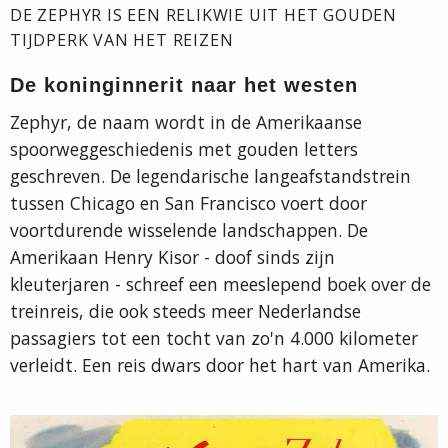
DE ZEPHYR IS EEN RELIKWIE UIT HET GOUDEN
TIJDPERK VAN HET REIZEN
De koninginnerit naar het westen
Zephyr, de naam wordt in de Amerikaanse
spoorweggeschiedenis met gouden letters
geschreven. De legendarische lange­afstandstrein
tussen Chicago en San Francisco voert door
voortdurende wisselende landschappen. De
Amerikaan Henry Kisor - doof sinds zijn
kleuterjaren - schreef een meeslepend boek over de
treinreis, die ook steeds meer Nederlandse
passagiers tot een tocht van zo'n 4.000 kilometer
verleidt. Een reis dwars door het hart van Amerika.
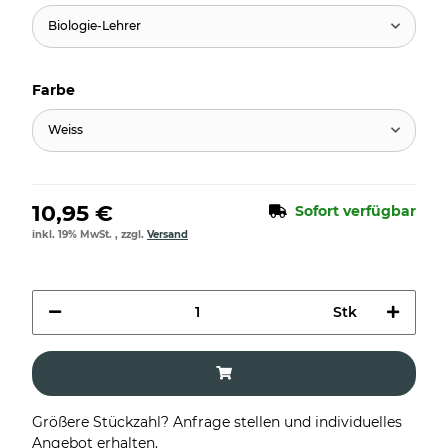
Biologie-Lehrer
Farbe
Weiss
10,95 €
Sofort verfügbar
inkl. 19% MwSt. , zzgl.
Versand
Stk
Größere Stückzahl? Anfrage stellen und individuelles
Angebot erhalten.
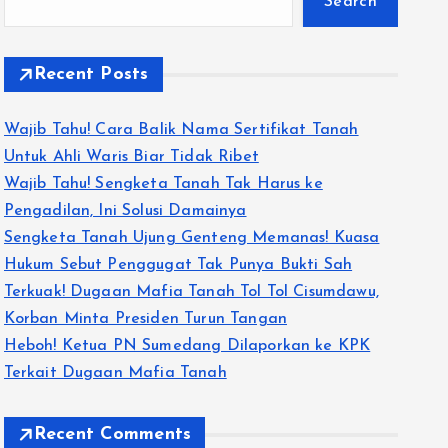
Search
Recent Posts
Wajib Tahu! Cara Balik Nama Sertifikat Tanah
Untuk Ahli Waris Biar Tidak Ribet
Wajib Tahu! Sengketa Tanah Tak Harus ke
Pengadilan, Ini Solusi Damainya
Sengketa Tanah Ujung Genteng Memanas! Kuasa
Hukum Sebut Penggugat Tak Punya Bukti Sah
Terkuak! Dugaan Mafia Tanah Tol Tol Cisumdawu,
Korban Minta Presiden Turun Tangan
Heboh! Ketua PN Sumedang Dilaporkan ke KPK
Terkait Dugaan Mafia Tanah
Recent Comments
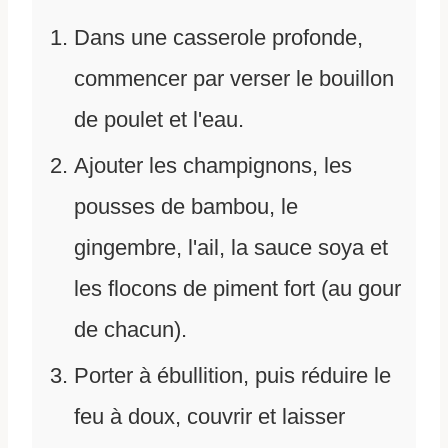
Dans une casserole profonde,
commencer par verser le bouillon
de poulet et l'eau.
Ajouter les champignons, les
pousses de bambou, le
gingembre, l'ail, la sauce soya et
les flocons de piment fort (au gour
de chacun).
Porter à ébullition, puis réduire le
feu à doux, couvrir et laisser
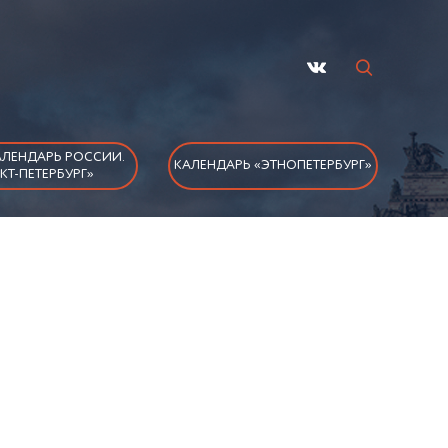
ЛЕНДАРЬ РОССИИ.
КАЛЕНДАРЬ «ЭТНОПЕТЕРБУРГ»
КТ-ПЕТЕРБУРГ»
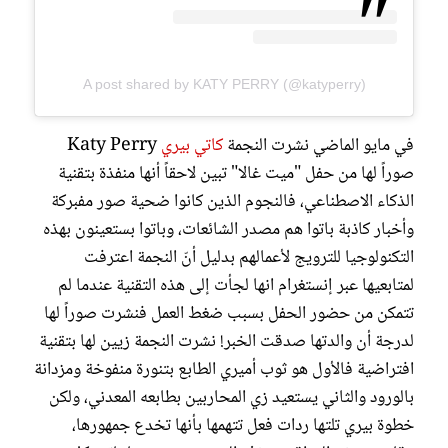
A post shared by KATY PERRY (@katyperry)
في مايو الماضي نشرت النجمة
كاتي بيري
Katy Perry
صوراً لها من حفل "ميت غالا" تبين لاحقاً أنها منفذة بتقنية
الذكاء الاصطناعي، فالنجوم الذين كانوا ضحية صور مفبركة
وأخبار كاذبة باتوا هم مصدر الشائعات، وباتوا بستعينون بهذه
التكنولوجيا للترويج لأعمالهم بدليل أنّ النجمة اعترفت
لمتابعيها عبر إنستغرام انها لجأت إلى هذه التقنية عندما لم
تتمكن من حضور الحفل بسبب ضغط العمل فنشرت صوراً لها
لدرجة أن والدتها صدقت الخبر! نشرت النجمة زيين لها بتقنية
افتراضية فالأول هو ثوب أميري الطابع بتنورة منفوخة ومزدانة
بالورود والثاني يستعيد زي المحاربين بطابعه المعدني، ولكن
خطوة بيري تلتها ردات فعل تتهمها بأنها تخدع جمهورها،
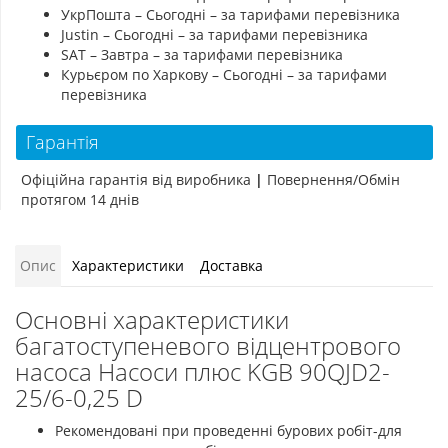
УкрПошта – Сьогодні – за тарифами перевізника
Justin – Сьогодні – за тарифами перевізника
SAT – Завтра – за тарифами перевізника
Курьєром по Харкову – Сьогодні – за тарифами
перевізника
Гарантія
Офіційна гарантія від виробника
|
Повернення/Обмін
протягом 14 днів
Опис
Характеристики
Доставка
Основні характеристики
багатоступеневого відцентрового
насоса Насоси плюс KGB 90QJD2-
25/6-0,25 D
Рекомендовані при проведенні бурових робіт-для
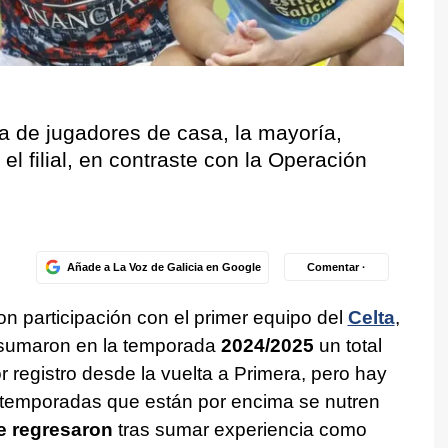
a de jugadores de casa, la mayoría,
l filial, en contraste con la Operación
Añade a La Voz de Galicia en Google
Comentar ·
n participación con el primer equipo del
Celta
,
, sumaron en la temporada
2024/2025
un total
r registro desde la vuelta a Primera, pero hay
s temporadas que están por encima se nutren
e regresaron
tras sumar experiencia como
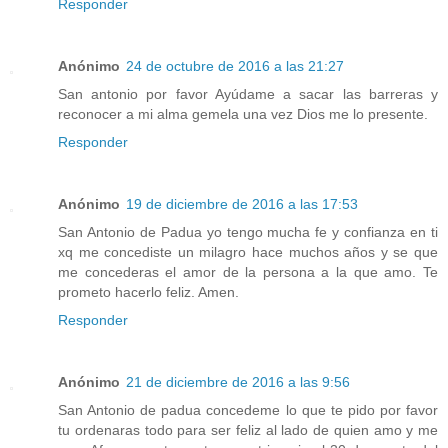
Responder
Anónimo
24 de octubre de 2016 a las 21:27
San antonio por favor Ayúdame a sacar las barreras y
reconocer a mi alma gemela una vez Dios me lo presente.
Responder
Anónimo
19 de diciembre de 2016 a las 17:53
San Antonio de Padua yo tengo mucha fe y confianza en ti
xq me concediste un milagro hace muchos años y se que
me concederas el amor de la persona a la que amo. Te
prometo hacerlo feliz. Amen.
Responder
Anónimo
21 de diciembre de 2016 a las 9:56
San Antonio de padua concedeme lo que te pido por favor
tu ordenaras todo para ser feliz al lado de quien amo y me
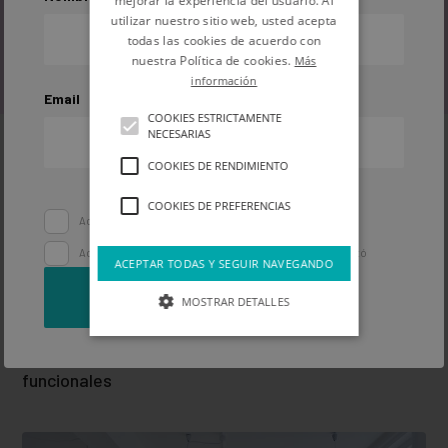
mejorar la experiencia del usuario. Al
utilizar nuestro sitio web, usted acepta
todas las cookies de acuerdo con
nuestra Política de cookies.
Más
Inspiración
información
Email
COOKIES ESTRICTAMENTE
NECESARIAS
COOKIES DE RENDIMIENTO
COOKIES DE PREFERENCIAS
Acepto la
política de privacidad
Acepto recibir comunicaciones y ofertas de Pinturas Montó
ACEPTAR TODAS Y SEGUIR NAVEGANDO
SUSCRIBIRME
MOSTRAR DETALLES
Ideas de decoración DIY asequibles y muy
funcionales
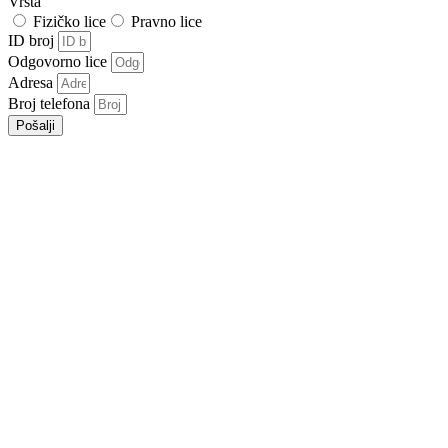
Vrsta
Fizičko lice
Pravno lice
ID broj
Odgovorno lice
Adresa
Broj telefona
Pošalji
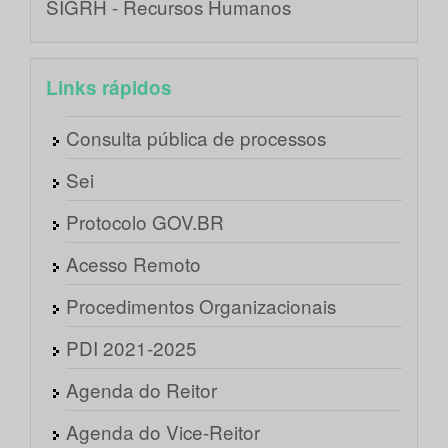
SIGRH - Recursos Humanos
Links rápidos
Consulta pública de processos
Sei
Protocolo GOV.BR
Acesso Remoto
Procedimentos Organizacionais
PDI 2021-2025
Agenda do Reitor
Agenda do Vice-Reitor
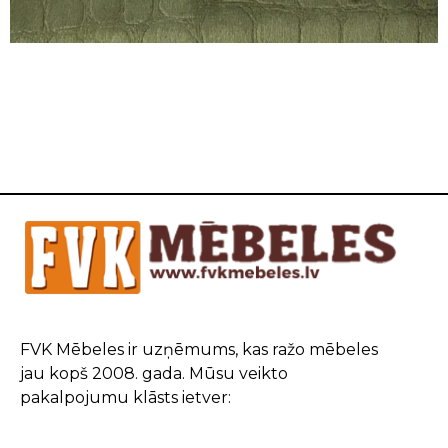
FVK Mēbeles ir uzņēmums, kas ražo mēbeles
jau kopš 2008. gada. Mūsu veikto
pakalpojumu klāsts ietver:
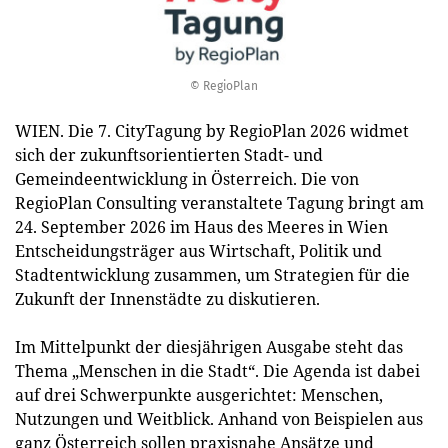
© RegioPlan
WIEN. Die 7. CityTagung by RegioPlan 2026 widmet
sich der zukunftsorientierten Stadt- und
Gemeindeentwicklung in Österreich. Die von
RegioPlan Consulting veranstaltete Tagung bringt am
24. September 2026 im Haus des Meeres in Wien
Entscheidungsträger aus Wirtschaft, Politik und
Stadtentwicklung zusammen, um Strategien für die
Zukunft der Innenstädte zu diskutieren.
Im Mittelpunkt der diesjährigen Ausgabe steht das
Thema „Menschen in die Stadt“. Die Agenda ist dabei
auf drei Schwerpunkte ausgerichtet: Menschen,
Nutzungen und Weitblick. Anhand von Beispielen aus
ganz Österreich sollen praxisnahe Ansätze und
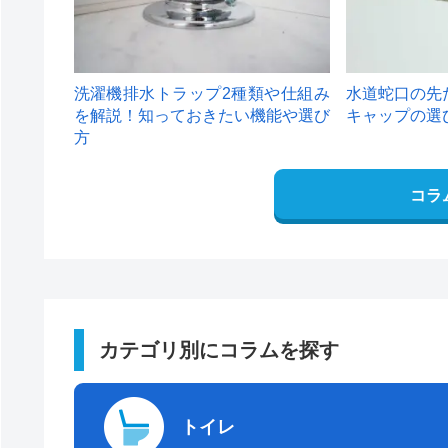
洗濯機排水トラップ2種類や仕組み
水道蛇口の先
を解説！知っておきたい機能や選び
キャップの選
方
コラ
カテゴリ別にコラムを探す
トイレ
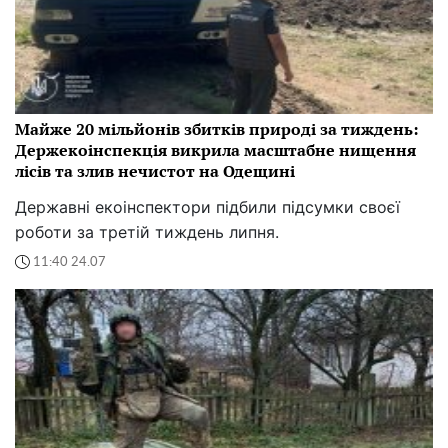
Майже 20 мільйонів збитків природі за тиждень:
Держекоінспекція викрила масштабне нищення
лісів та злив нечистот на Одещині
Державні екоінспектори підбили підсумки своєї
роботи за третій тиждень липня.
11:40 24.07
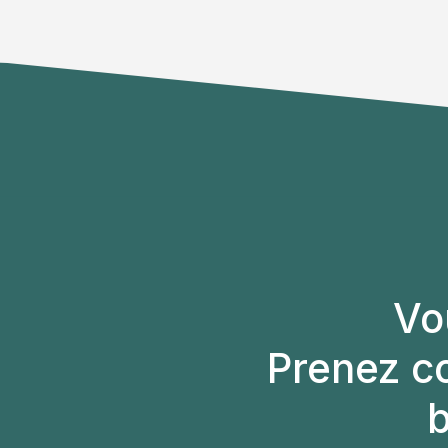
Vo
Prenez c
b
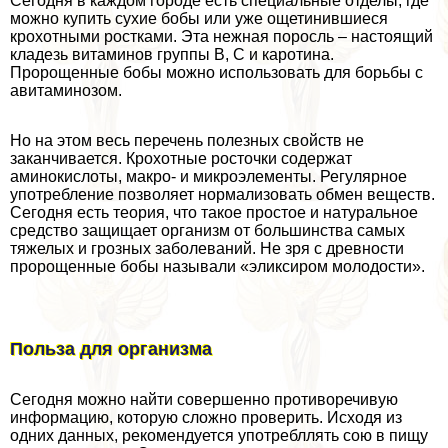
Сегодня в каждом городе есть специальные отделы, где
можно купить сухие бобы или уже ощетинившиеся
крохотными ростками. Эта нежная поросль – настоящий
кладезь витаминов группы B, С и каротина.
Пророщенные бобы можно использовать для борьбы с
авитаминозом.
Но на этом весь перечень полезных свойств не
заканчивается. Крохотные росточки содержат
аминокислоты, макро- и микроэлементы. Регулярное
употрeбление позволяет нормализовать обмен веществ.
Сегодня есть теория, что такое простое и натуральное
средство защищает организм от большинства самых
тяжелых и грозных заболеваний. Не зря с древности
пророщенные бобы называли «эликсиром молодости».
Польза для организма
Сегодня можно найти совершенно противоречивую
информацию, которую сложно проверить. Исходя из
одних данных, рекомендуется употрeбллять сою в пищу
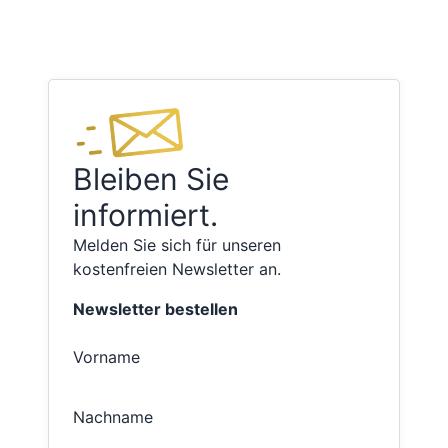
Bleiben Sie
informiert.
Melden Sie sich für unseren
kostenfreien Newsletter an.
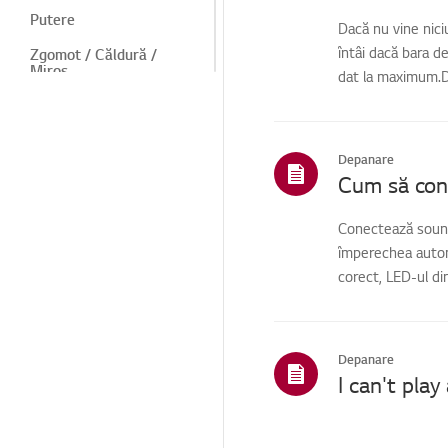
Putere
Dacă nu vine nici
întâi dacă bara d
Zgomot / Căldură /
Miros
dat la maximum.Da
USB
Disc/Bandă
Depanare
Înregistrare
Instalare/Conectare
Conectează soundb
împerechea automa
Vânzări / Promovare /
Instalare / Specificații
corect, LED-ul di
Stare/problemă
reparație
TS (Suport tehnic)
Depanare
I can't play
Alții
Altele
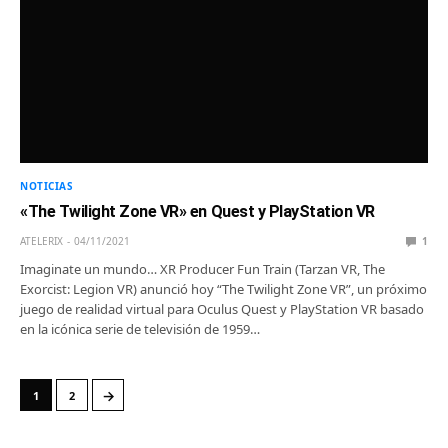
NOTICIAS
«The Twilight Zone VR» en Quest y PlayStation VR
ATELERIX
04/11/2021
1
Imaginate un mundo… XR Producer Fun Train (Tarzan VR, The
Exorcist: Legion VR) anunció hoy “The Twilight Zone VR”, un próximo
juego de realidad virtual para Oculus Quest y PlayStation VR basado
en la icónica serie de televisión de 1959…
→
1
2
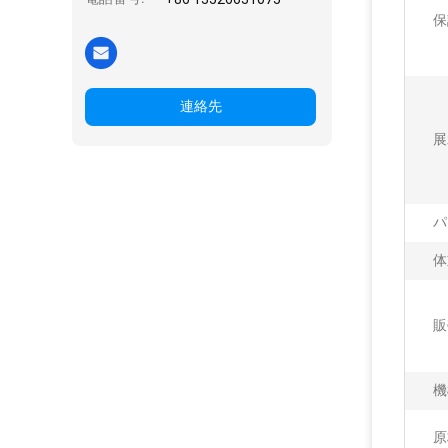
保
連絡先
展
パ
体
販
機
原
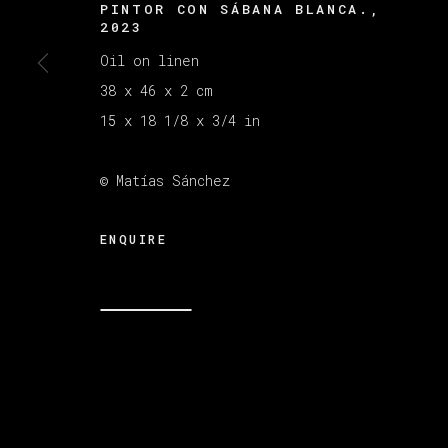
PINTOR CON SÁBANA BLANCA.
,
2023
Oil on linen
MANAGE COOKIES
38 x 46 x 2 cm
版权 2026 VETA GALERIA
网页支持 ARTLOGI
15 x 18 1/8 x 3/4 in
© Matías Sánchez
ENQUIRE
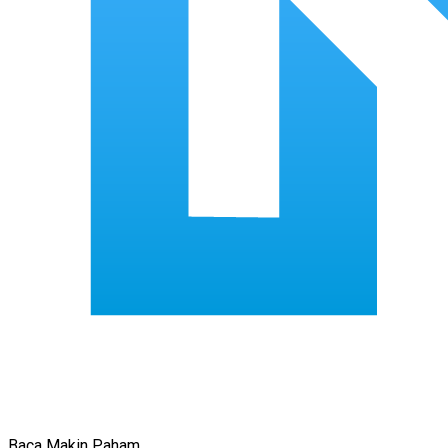
Baca Makin Paham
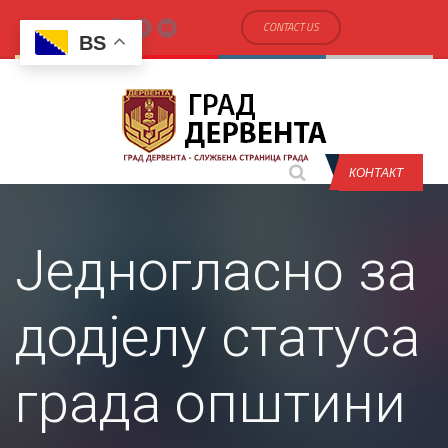
CONTACT US
BS
КОНТАКТ
Једногласно за
додјелу статуса
града општини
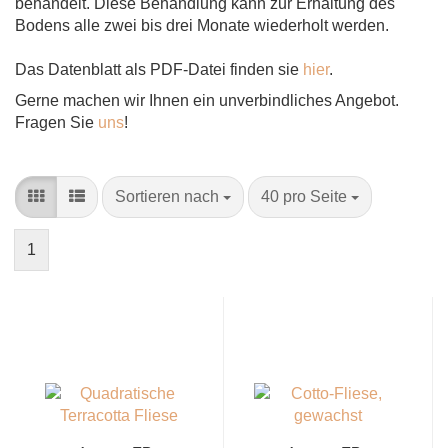
behandelt. Diese Behandlung kann zur Erhaltung des
Bodens alle zwei bis drei Monate wiederholt werden.
Das Datenblatt als PDF-Datei finden sie
hier
.
Gerne machen wir Ihnen ein unverbindliches Angebot.
Fragen Sie
uns
!
Sortieren
pro
Sortieren nach
40 pro Seite
nach
Seite
1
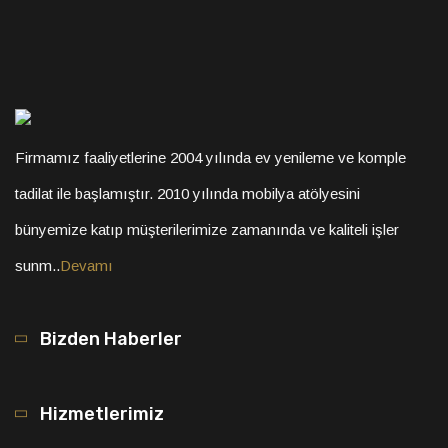
Firmamız faaliyetlerine 2004 yılında ev yenileme ve komple
tadilat ile başlamıştır. 2010 yılında mobilya atölyesini
bünyemize katıp müşterilerimize zamanında ve kaliteli işler
sunm..
Devamı
Bizden Haberler
Hizmetlerimiz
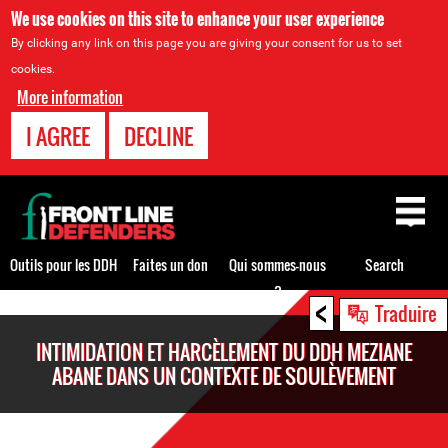
We use cookies on this site to enhance your user experience
By clicking any link on this page you are giving your consent for us to set
cookies.
More information
I AGREE
DECLINE
Back
to
top
Outils pour les DDH
Faites un don
Qui sommes-nous
Search
?
<
Back
Traduire
to
INTIMIDATION ET HARCÈLEMENT DU DDH MEZIANE
top
ABANE DANS UN CONTEXTE DE SOULÈVEMENT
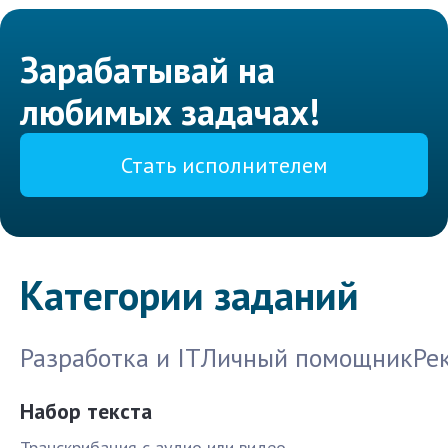
Зарабатывай на
любимых задачах!
Стать исполнителем
Категории заданий
Разработка и IT
Личный помощник
Ре
Набор текста
Транскрибация с аудио или видео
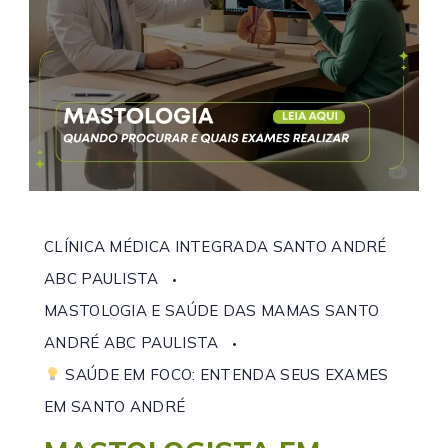
CLÍNICA MÉDICA INTEGRADA SANTO ANDRÉ
ABC PAULISTA
MASTOLOGIA E SAÚDE DAS MAMAS SANTO
ANDRÉ ABC PAULISTA
SAÚDE EM FOCO: ENTENDA SEUS EXAMES
EM SANTO ANDRÉ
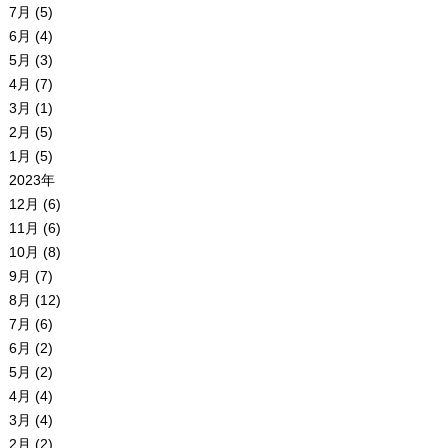
7月 (5)
6月 (4)
5月 (3)
4月 (7)
3月 (1)
2月 (5)
1月 (5)
2023年
12月 (6)
11月 (6)
10月 (8)
9月 (7)
8月 (12)
7月 (6)
6月 (2)
5月 (2)
4月 (4)
3月 (4)
2月 (2)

──────────────────────────────

▶ _WORK ORDER_
Within the listing above, the range opens at the line with "24. September 2026 im Haus des Meeres in Wien" and closes at the line with "auf drei Schwerpunkte". Reproduce exactly the lines of that range, including both ends.

▶ _REPLY TO THE TASK_
24. September 2026 im Haus des Meeres in Wien
Entscheidungsträger aus Wirtschaft, Politik und
Stadtentwicklung zusammen, um Strategien für die
Zukunft der Innenstädte zu diskutieren.
Im Mittelpunkt der diesjährigen Ausgabe steht das
Thema „Menschen in die Stadt“. Die Agenda ist dabei
auf drei Schwerpunkte ausgerichtet: Menschen,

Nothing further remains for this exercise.